First, we need to discard the case where l is the empty list.
a : Type
l : {l : list a | ~ empty l}
equ : proj1_sig l = []
============================
{l' : list a | exists a0 : a, proj1_sig l = a0 :: l'}
+ destruct l as [l nempty]; cbn in *.
rewrite equ in nempty.
exfalso.
now apply nempty.
Then, we need to prove that the result we provide (rst) when the
list is not empty is correct with respect to the specification of
pop.
a : Type
l : {l : list a | ~ empty l}
a0 : a
rst : list a
equ : proj1_sig l = a0 :: rst
============================
exists a1 : a, proj1_sig l = a1 :: rst
+ destruct l as [l nempty]; cbn in *.
rewrite equ.
now exists a0.
Defined.
Let's have a look at the extracted code:
(** val pop : 'a1 list -> 'a1 list **)
let pop = function
| Nil -> assert false (* absurd case *)
| Cons (a, l0) -> l0
If one tries to call pop nil, the assert ensures the call fails.
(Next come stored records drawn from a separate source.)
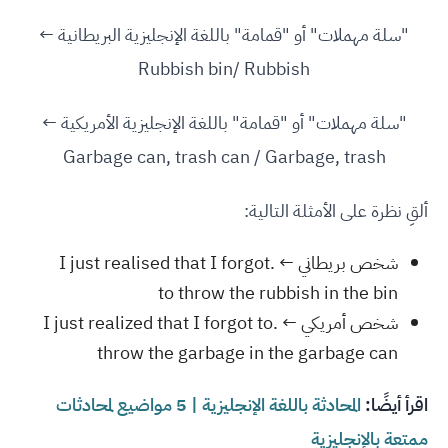
"سلة مهملات" أو "قمامة" باللغة الإنجليزية البريطانية ←
Rubbish bin/ Rubbish
"سلة مهملات" أو "قمامة" باللغة الإنجليزية الأمريكية ←
Garbage can, trash can / Garbage, trash
ألقِ نظرة على الأمثلة التالية:
شخص بريطاني ← .I just realised that I forgot
to throw the rubbish in the bin
شخص أمريكي ← .I just realized that I forgot to
throw the garbage in the garbage can
اقرأ أيضًا:
المحادثة باللغة الإنجليزية | 5 مواضيع لمحادثات
ممتعة بالإنجليزية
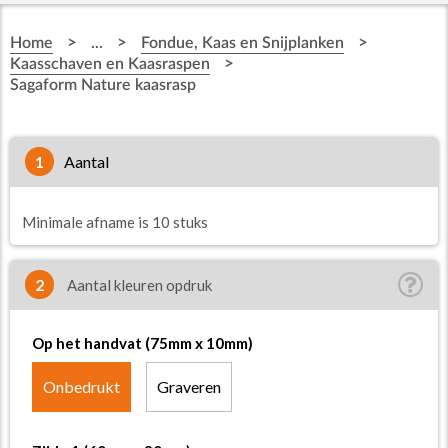
>
>
>
Home
...
Fondue, Kaas en Snijplanken
>
Kaasschaven en Kaasraspen
Sagaform Nature kaasrasp
1
aantal
Minimale afname is 10 stuks
2
Aantal kleuren opdruk
Op het handvat (75mm x 10mm)
Onbedrukt
Graveren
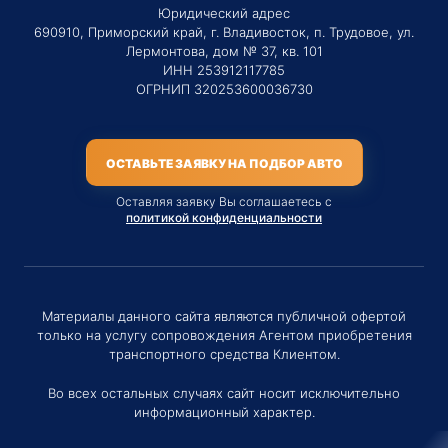
Юридический адрес
690910, Приморский край, г. Владивосток, п. Трудовое, ул.
Лермонтова, дом № 37, кв. 101
ИНН 253912117785
ОГРНИП 320253600036730
ОСТАВЬТЕ ЗАЯВКУ НА ПОДБОР АВТО
Оставляя заявку Вы соглашаетесь с
политикой конфиденциальности
Материалы данного сайта являются публичной офертой
только на услугу сопровождения Агентом приобретения
транспортного средства Клиентом.
Во всех остальных случаях сайт носит исключительно
информационный характер.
Extra
information given by the sigma type has been stripped away. It can be
confusing, and in practice it means that, we you rely on the extraction
mechanism to provide a certified OCaml module, you cannot expose
strongly specified functions in its public interface because nothing in the
OCaml type system will prevent a misuse which will in practice leads to an
assert false. *)
Defining push
It is possible to specify push the same way pop has been. The only
difference is push accepts lists with no restriction at all. Thus, its
definition is a simpler, and we can write it without refine.
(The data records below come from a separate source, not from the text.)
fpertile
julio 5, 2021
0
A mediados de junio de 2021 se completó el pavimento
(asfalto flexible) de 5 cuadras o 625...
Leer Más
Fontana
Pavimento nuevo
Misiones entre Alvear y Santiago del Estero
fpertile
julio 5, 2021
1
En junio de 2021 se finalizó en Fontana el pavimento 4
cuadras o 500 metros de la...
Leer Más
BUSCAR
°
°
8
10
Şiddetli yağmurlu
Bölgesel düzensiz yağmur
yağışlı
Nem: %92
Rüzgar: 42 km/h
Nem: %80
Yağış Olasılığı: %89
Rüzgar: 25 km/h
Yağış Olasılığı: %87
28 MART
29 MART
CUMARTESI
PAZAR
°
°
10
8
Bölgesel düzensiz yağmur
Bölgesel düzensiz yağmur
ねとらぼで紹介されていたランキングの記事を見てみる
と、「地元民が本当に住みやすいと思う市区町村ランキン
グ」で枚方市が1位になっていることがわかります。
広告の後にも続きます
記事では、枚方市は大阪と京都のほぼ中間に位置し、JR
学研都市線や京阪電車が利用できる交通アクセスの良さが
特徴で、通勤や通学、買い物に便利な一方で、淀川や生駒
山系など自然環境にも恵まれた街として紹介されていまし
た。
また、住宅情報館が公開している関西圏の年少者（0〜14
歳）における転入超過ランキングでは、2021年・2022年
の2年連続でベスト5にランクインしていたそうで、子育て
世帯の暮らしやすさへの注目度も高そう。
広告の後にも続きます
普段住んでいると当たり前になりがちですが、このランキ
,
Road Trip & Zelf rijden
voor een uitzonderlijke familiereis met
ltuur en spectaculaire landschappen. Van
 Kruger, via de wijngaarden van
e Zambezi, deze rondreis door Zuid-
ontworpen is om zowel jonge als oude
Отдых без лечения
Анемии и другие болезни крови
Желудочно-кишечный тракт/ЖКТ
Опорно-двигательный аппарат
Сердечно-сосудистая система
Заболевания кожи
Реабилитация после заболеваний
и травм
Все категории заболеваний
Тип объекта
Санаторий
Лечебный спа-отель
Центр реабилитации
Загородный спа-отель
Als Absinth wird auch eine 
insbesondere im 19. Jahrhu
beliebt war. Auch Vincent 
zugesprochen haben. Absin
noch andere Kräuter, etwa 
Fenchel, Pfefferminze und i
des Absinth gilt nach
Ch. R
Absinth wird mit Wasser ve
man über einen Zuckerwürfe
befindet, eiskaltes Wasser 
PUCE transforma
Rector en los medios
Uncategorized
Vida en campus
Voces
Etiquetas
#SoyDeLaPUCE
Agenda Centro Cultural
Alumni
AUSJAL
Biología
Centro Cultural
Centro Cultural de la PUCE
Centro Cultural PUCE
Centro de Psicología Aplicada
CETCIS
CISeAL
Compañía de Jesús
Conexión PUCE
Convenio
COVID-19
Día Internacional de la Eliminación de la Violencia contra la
Definition push {a} (l : list a) (x : a)
: { l' | l' = x :: l } :=
exist _ (x :: l) eq_refl.
And the extracted code is just as straightforward.
let push l a =
Cons (a, l)
Defining head
Same as pop and push, it is possible to add extra information in the
type of head, namely the returned value of head is indeed the first value
of l.
Definition head {a} (l : list a | ~ empty l)
: { x | exists r, proj1_sig l = x :: r }.
It's not a surprise its definition is very close to pop.
refine (match proj1_sig l as l'
return proj1_sig l = l' -> _
with
| [] => fun equ => _
| x :: _ => fun equ => exist _ x _
end eq_refl).
The proof is also very similar, and are left to read as an exercise for passionate readers.
+ destruct l as [l falso]; cbn in *.
rewrite equ in falso.
exfalso.
now apply falso.
+ exists l0.
now rewrite equ.
Defined.
Finally, the extracted code is as straightforward as it can get.
let head = function
| Nil -> assert false (* absurd case *)
| Cons (a, l0) -> a
Conclusion
Writing strongly specified functions allows for reasoning about the result
correctness while computing it. This can help in practice. However, writing
these functions with the refine tactic does not enable a very idiomatic
Coq code.
To improve the situation, the Program framework distributed with the
Coq standard library helps, but it is better to understand what Program
achieves under its hood, which is basically what we have done in this article.